Saturday, January 19, 2013

A Weill’d ride at the REP’s Threepenny Opera

Matthew Earnest has created an updated version of Berthold Brecht and Kurt Weill’s production of the Dreigroschenoper which opened in Berlin almost exactly 200 years after its model, John Gay’s Beggar’s Opera opened in London in 1728. Since Brecht and Weill updated the Eighteenth Century ballad opera, why shouldn’t we update the 1928 version? The times they are a-changin’ as that fan of the songs once said.

Earnest used the authorized translation (Robert David MacDonald for the dialogue and Jeremy Sams for the lyrics), but perhaps allowed a bit of colorful interjection into the script. That color fit in and didn’t seem to make anyone in Friday’s audience bolt for the door, but note that your ten-year-old may add a few undesirable words to their vocabulary should you take them to see the show.

The musicians were hidden backstage – against Berthold Brecht’s desires but perhaps for the best with the sound in the Wilhemina Press Thompson Theatre. Ryan Touhey must have had a way of seeing the singers, though, because the orchestra was spot on with musical cues and attacks.

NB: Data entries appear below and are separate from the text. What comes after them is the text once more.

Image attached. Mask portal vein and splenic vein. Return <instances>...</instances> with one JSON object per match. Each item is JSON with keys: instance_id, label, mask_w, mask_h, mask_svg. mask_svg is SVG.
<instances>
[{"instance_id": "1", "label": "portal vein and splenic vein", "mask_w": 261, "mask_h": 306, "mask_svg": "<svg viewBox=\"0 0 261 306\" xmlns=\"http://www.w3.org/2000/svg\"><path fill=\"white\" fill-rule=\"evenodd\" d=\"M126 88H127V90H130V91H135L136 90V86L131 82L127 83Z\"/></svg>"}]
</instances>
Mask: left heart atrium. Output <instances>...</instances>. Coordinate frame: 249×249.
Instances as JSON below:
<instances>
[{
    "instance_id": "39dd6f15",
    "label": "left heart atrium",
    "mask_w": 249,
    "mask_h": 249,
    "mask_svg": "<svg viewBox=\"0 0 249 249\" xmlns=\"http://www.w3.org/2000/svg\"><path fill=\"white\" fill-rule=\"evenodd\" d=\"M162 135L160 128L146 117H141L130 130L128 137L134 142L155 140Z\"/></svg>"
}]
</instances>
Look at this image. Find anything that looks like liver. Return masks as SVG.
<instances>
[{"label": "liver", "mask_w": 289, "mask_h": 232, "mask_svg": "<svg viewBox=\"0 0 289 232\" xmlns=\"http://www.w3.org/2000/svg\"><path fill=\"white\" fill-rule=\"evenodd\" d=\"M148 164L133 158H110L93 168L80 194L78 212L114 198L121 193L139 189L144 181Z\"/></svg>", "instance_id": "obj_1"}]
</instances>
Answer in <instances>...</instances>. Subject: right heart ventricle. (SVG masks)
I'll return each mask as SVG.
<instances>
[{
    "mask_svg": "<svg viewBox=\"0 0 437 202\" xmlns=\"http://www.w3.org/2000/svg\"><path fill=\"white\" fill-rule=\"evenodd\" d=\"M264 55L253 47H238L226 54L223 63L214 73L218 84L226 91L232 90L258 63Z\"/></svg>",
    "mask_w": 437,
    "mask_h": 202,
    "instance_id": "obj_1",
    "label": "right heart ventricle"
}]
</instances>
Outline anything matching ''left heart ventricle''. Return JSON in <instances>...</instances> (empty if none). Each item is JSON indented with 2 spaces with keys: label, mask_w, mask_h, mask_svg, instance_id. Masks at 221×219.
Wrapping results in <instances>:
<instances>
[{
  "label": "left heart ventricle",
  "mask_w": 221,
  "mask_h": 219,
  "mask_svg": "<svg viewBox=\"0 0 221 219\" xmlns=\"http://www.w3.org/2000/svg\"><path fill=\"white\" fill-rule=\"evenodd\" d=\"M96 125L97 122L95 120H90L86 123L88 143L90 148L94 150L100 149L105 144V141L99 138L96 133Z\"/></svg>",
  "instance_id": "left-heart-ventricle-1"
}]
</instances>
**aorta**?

The set and costumes by Mathew LeFebvre deserve special commendation as they invoked the simplicity of the ‘poor’ and the exaggeration of the ‘wealthy’ villains whom we get to know so well. The projected titles were quite dramatic and the darkened set with its red and brown overtones gave the opening the feeling that they had discovered Jenny on a dark and abandoned street. Elizabeth Heflin (Jenny) belted the beloved Mack the Knife song with gritty harshness which got us into the underworld mood. Lovely touches like a mini-harpsichord for the wedding in the barn, a bathtub on a conveyor belt for Jenny’s Solomon song, a carousel horse bearing a Beefeater, a shower-sized jail cell and a revolving barn door added that farcical touch.

Deena Burke (Polly) has quite a beautiful voice and Mic Matarrese had the powerful baritone for the wicked MacHeath. Erin Partin (Lucy Brown) has that comic edge and her voice blended beautifully with Burke’s in the Jealousy Duet. Kathleen Pirkl-Tague was a broadly comic Mrs. Peachum who helped us laugh at the futility of life.

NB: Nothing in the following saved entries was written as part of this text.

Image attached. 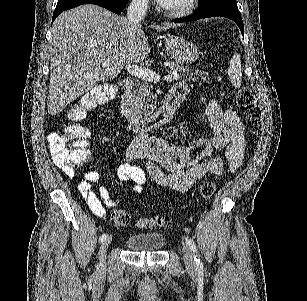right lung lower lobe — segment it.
<instances>
[{
  "label": "right lung lower lobe",
  "instance_id": "98d812e1",
  "mask_svg": "<svg viewBox=\"0 0 307 301\" xmlns=\"http://www.w3.org/2000/svg\"><path fill=\"white\" fill-rule=\"evenodd\" d=\"M126 3L127 0H58L57 6L53 13L52 22L63 11L82 4H96L114 13L120 14Z\"/></svg>",
  "mask_w": 307,
  "mask_h": 301
}]
</instances>
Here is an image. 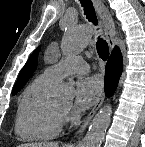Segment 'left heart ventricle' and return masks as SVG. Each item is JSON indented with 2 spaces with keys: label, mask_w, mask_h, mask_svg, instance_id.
Here are the masks:
<instances>
[{
  "label": "left heart ventricle",
  "mask_w": 145,
  "mask_h": 147,
  "mask_svg": "<svg viewBox=\"0 0 145 147\" xmlns=\"http://www.w3.org/2000/svg\"><path fill=\"white\" fill-rule=\"evenodd\" d=\"M68 106V103L62 104L61 108H66Z\"/></svg>",
  "instance_id": "obj_1"
}]
</instances>
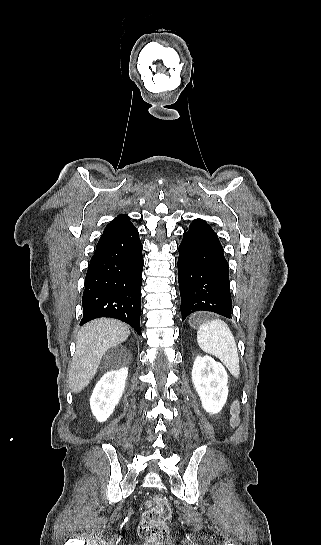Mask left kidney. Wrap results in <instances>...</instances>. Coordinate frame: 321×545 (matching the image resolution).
Listing matches in <instances>:
<instances>
[{"label":"left kidney","mask_w":321,"mask_h":545,"mask_svg":"<svg viewBox=\"0 0 321 545\" xmlns=\"http://www.w3.org/2000/svg\"><path fill=\"white\" fill-rule=\"evenodd\" d=\"M203 409L211 415L220 413L228 397V375L212 357H196L191 373Z\"/></svg>","instance_id":"5707ae66"}]
</instances>
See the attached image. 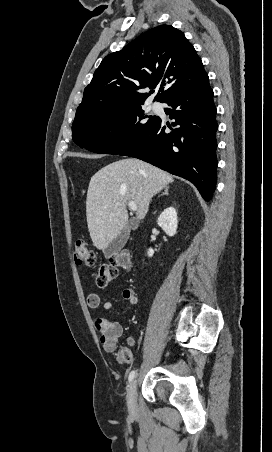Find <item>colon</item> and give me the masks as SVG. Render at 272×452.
Returning <instances> with one entry per match:
<instances>
[{"mask_svg":"<svg viewBox=\"0 0 272 452\" xmlns=\"http://www.w3.org/2000/svg\"><path fill=\"white\" fill-rule=\"evenodd\" d=\"M74 262L77 266H94L96 256L89 244L84 240H78L75 245ZM131 269V256L129 252H120L110 257L108 263L101 264L95 273L96 284L100 287L110 285L118 276L120 270ZM132 353L128 349H122L118 355L119 362L130 363Z\"/></svg>","mask_w":272,"mask_h":452,"instance_id":"obj_1","label":"colon"}]
</instances>
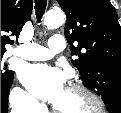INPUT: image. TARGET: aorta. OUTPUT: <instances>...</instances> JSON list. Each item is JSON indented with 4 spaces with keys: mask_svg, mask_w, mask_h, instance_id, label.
Here are the masks:
<instances>
[{
    "mask_svg": "<svg viewBox=\"0 0 121 113\" xmlns=\"http://www.w3.org/2000/svg\"><path fill=\"white\" fill-rule=\"evenodd\" d=\"M65 15L60 9H53L46 13L44 24L48 29H55L64 23Z\"/></svg>",
    "mask_w": 121,
    "mask_h": 113,
    "instance_id": "1",
    "label": "aorta"
}]
</instances>
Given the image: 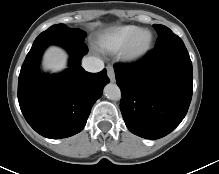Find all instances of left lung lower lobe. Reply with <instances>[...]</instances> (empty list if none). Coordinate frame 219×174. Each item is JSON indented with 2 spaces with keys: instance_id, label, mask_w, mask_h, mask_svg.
Instances as JSON below:
<instances>
[{
  "instance_id": "0a47b994",
  "label": "left lung lower lobe",
  "mask_w": 219,
  "mask_h": 174,
  "mask_svg": "<svg viewBox=\"0 0 219 174\" xmlns=\"http://www.w3.org/2000/svg\"><path fill=\"white\" fill-rule=\"evenodd\" d=\"M120 109L129 130L158 139L184 119L193 92L192 62L185 45L154 48L141 61L114 66Z\"/></svg>"
}]
</instances>
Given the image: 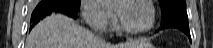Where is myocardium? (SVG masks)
<instances>
[{"mask_svg": "<svg viewBox=\"0 0 213 48\" xmlns=\"http://www.w3.org/2000/svg\"><path fill=\"white\" fill-rule=\"evenodd\" d=\"M124 2H126V3L139 2V3L145 4L149 8L151 16H150L149 24L145 28L130 29L122 22L119 14L117 13V24H118V28L120 31H122L123 33L128 34V35H141V34L149 32L151 29H153V27L155 25V21H156V10H155L154 5L152 4V1H150V0H124Z\"/></svg>", "mask_w": 213, "mask_h": 48, "instance_id": "1", "label": "myocardium"}]
</instances>
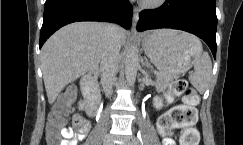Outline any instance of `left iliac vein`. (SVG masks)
<instances>
[{"mask_svg":"<svg viewBox=\"0 0 243 145\" xmlns=\"http://www.w3.org/2000/svg\"><path fill=\"white\" fill-rule=\"evenodd\" d=\"M123 145H136L133 140L126 141Z\"/></svg>","mask_w":243,"mask_h":145,"instance_id":"left-iliac-vein-1","label":"left iliac vein"}]
</instances>
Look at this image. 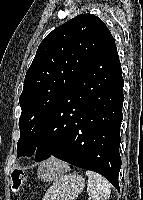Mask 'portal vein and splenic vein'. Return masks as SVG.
Listing matches in <instances>:
<instances>
[{"instance_id": "portal-vein-and-splenic-vein-1", "label": "portal vein and splenic vein", "mask_w": 143, "mask_h": 200, "mask_svg": "<svg viewBox=\"0 0 143 200\" xmlns=\"http://www.w3.org/2000/svg\"><path fill=\"white\" fill-rule=\"evenodd\" d=\"M90 199H91L90 197L87 198V200H90Z\"/></svg>"}]
</instances>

The songs are bawdy and their message of futility and injustice apply to any society at any time. Brecht and Weill’s protest of the fascist and bankrupt Germany of 1928 with foreign war service as the only way out for the downtrodden is a perfect vehicle to protest the unjust distribution of wealth in the United States of 2013.

Leave your ten-year-old with a babysitter, but take your grandmother. She understands more of this history than you do. Show continues until February 2, 2013 at the Roselle Center for the Arts in Newark.